───── INPUT DATA

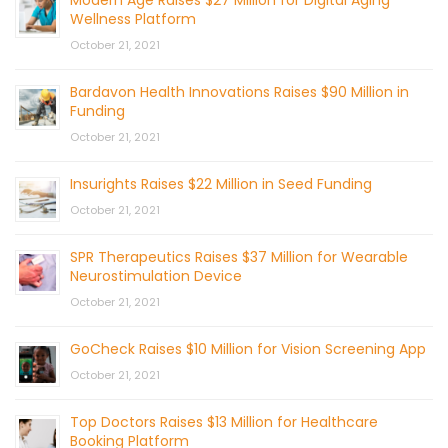
Modern Age Raises $27 Million for Digital Aging
Wellness Platform
October 21, 2021
Bardavon Health Innovations Raises $90 Million in
Funding
October 21, 2021
Insurights Raises $22 Million in Seed Funding
October 21, 2021
SPR Therapeutics Raises $37 Million for Wearable
Neurostimulation Device
October 21, 2021
GoCheck Raises $10 Million for Vision Screening App
October 21, 2021
Top Doctors Raises $13 Million for Healthcare
Booking Platform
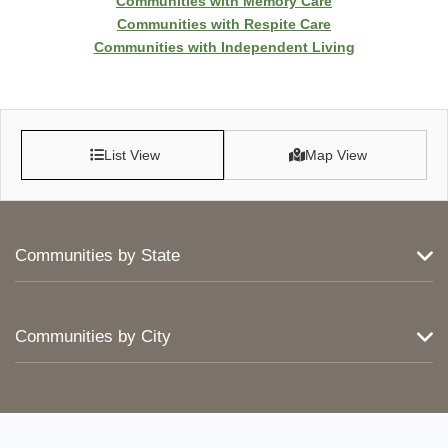
Communities with Memory Care
Communities with Respite Care
Communities with Independent Living
List View
Map View
Communities by State
Communities by City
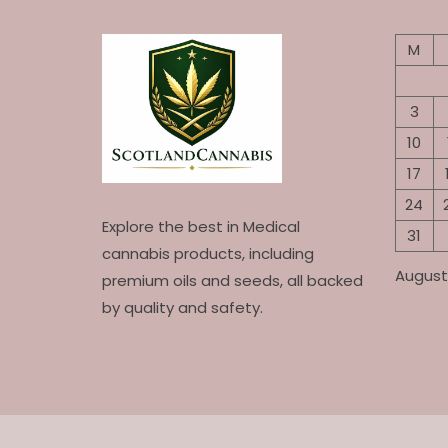
M
3
10
17
24
Explore the best in Medical
31
cannabis products, including
August
premium oils and seeds, all backed
by quality and safety.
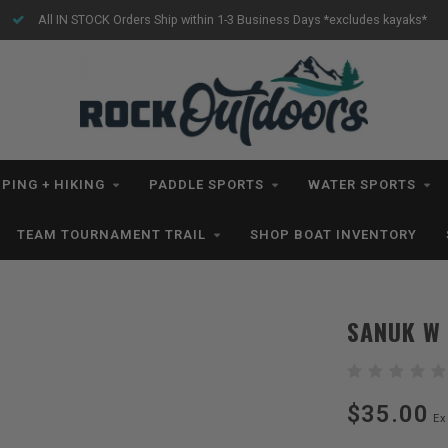
All IN STOCK Orders Ship within 1-3 Business Days *excludes kayaks*
PING + HIKING
PADDLE SPORTS
WATER SPORTS
TEAM TOURNAMENT TRAIL
SHOP BOAT INVENTORY
SANUK W
$35.00
Ex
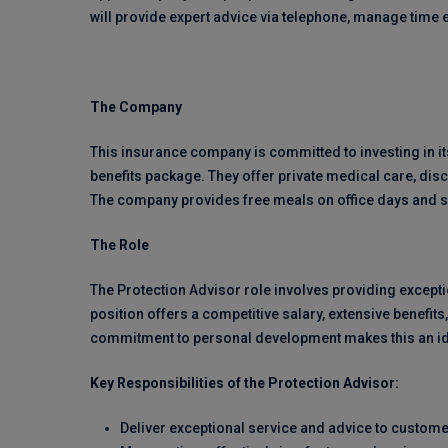
will provide expert advice via telephone, manage time e
The Company
This insurance company is committed to investing in it
benefits package. They offer private medical care, d
The company provides free meals on office days and 
The Role
The Protection Advisor role involves providing except
position offers a competitive salary, extensive benefi
commitment to personal development makes this an ide
Key Responsibilities of the Protection Advisor:
Deliver exceptional service and advice to custome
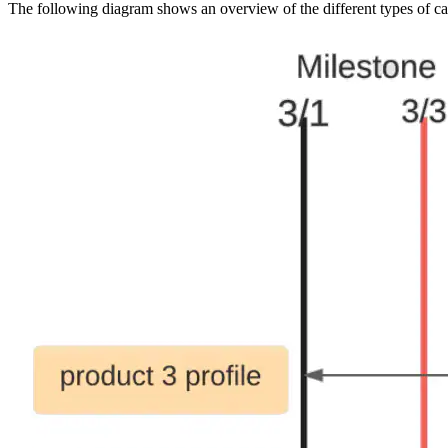
The following diagram shows an overview of the different types of cach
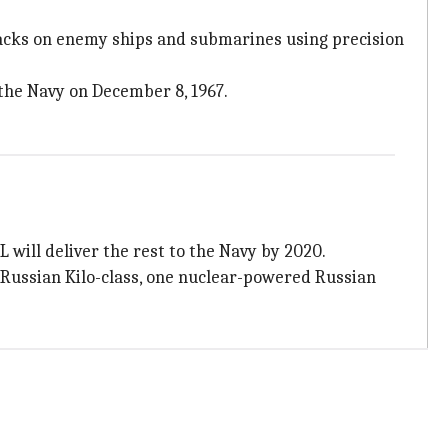
ttacks on enemy ships and submarines using precision
 the Navy on December 8, 1967.
 will deliver the rest to the Navy by 2020.
 Russian Kilo-class, one nuclear-powered Russian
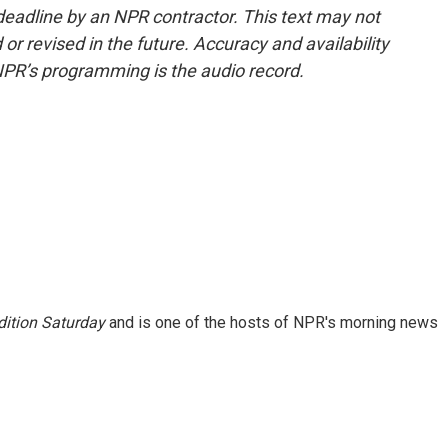
deadline by an NPR contractor. This text may not
or revised in the future. Accuracy and availability
NPR’s programming is the audio record.
ition Saturday
and is one of the hosts of NPR's morning news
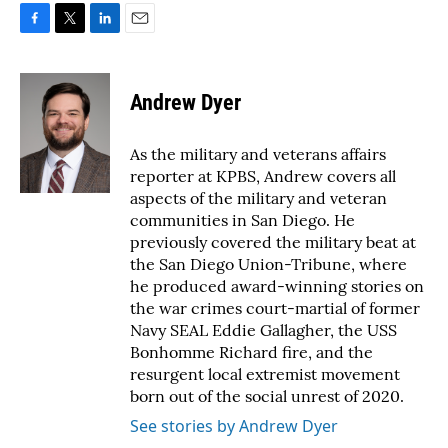
F
T
L
E
a
w
i
m
c
i
n
a
e
t
k
i
Andrew Dyer
b
t
e
l
o
e
d
o
r
I
As the military and veterans affairs
k
n
reporter at KPBS, Andrew covers all
aspects of the military and veteran
communities in San Diego. He
previously covered the military beat at
the San Diego Union-Tribune, where
he produced award-winning stories on
the war crimes court-martial of former
Navy SEAL Eddie Gallagher, the USS
Bonhomme Richard fire, and the
resurgent local extremist movement
born out of the social unrest of 2020.
See stories by Andrew Dyer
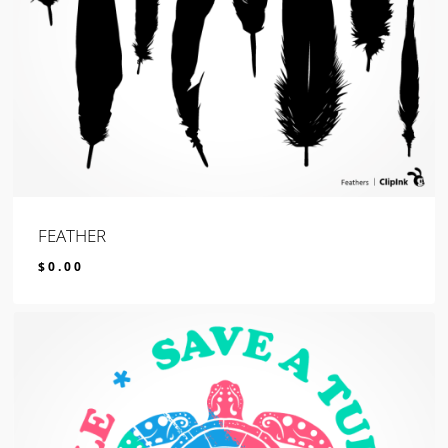
FEATHER
$
0.00
$
0.00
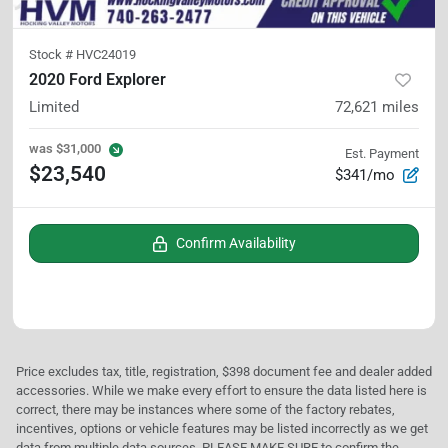
Stock #
HVC24019
2020 Ford Explorer
Limited
72,621
miles
was
$31,000
Est. Payment
$23,540
$341/mo
Confirm Availability
Price excludes tax, title, registration, $398 document fee and dealer added
accessories. While we make every effort to ensure the data listed here is
correct, there may be instances where some of the factory rebates,
incentives, options or vehicle features may be listed incorrectly as we get
data from multiple data sources. PLEASE MAKE SURE to confirm the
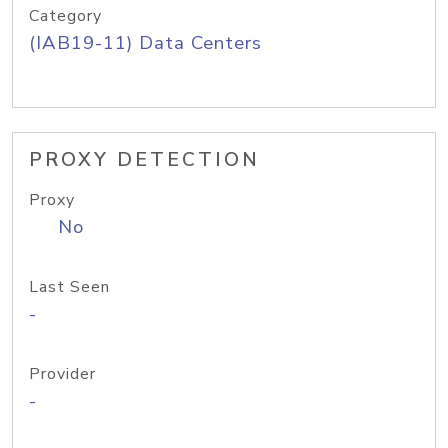
Category
(IAB19-11) Data Centers
PROXY DETECTION
Proxy
No
Last Seen
-
Provider
-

──────────

▶ **EXERCISE DIRECTIONS**:
If a line in the records contains the word "advice", copy it.

▶ **ANSWER FOR THIS EXERCISE**:
will provide expert advice via telephone, manage time e
Deliver exceptional service and advice to custome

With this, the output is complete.